_Task brief_.
The lines to copy from the data below are those that hold the string "more".

BEGIN

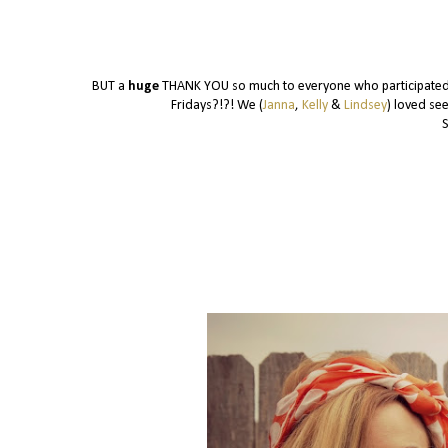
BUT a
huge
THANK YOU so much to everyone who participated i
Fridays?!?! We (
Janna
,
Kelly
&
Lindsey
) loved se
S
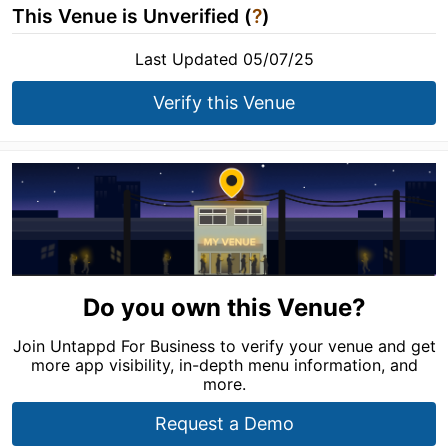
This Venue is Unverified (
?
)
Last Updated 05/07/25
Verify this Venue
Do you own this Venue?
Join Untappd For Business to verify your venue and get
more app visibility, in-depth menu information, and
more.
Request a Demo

END
BEGIN

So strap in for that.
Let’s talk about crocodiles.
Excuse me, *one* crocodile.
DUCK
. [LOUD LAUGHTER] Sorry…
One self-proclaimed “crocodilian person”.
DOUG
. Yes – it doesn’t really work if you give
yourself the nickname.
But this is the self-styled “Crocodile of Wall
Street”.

END
BEGIN

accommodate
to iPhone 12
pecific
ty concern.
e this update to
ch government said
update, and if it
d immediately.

END

_Completed exercise_.
more app visibility, in-depth menu information, and
more.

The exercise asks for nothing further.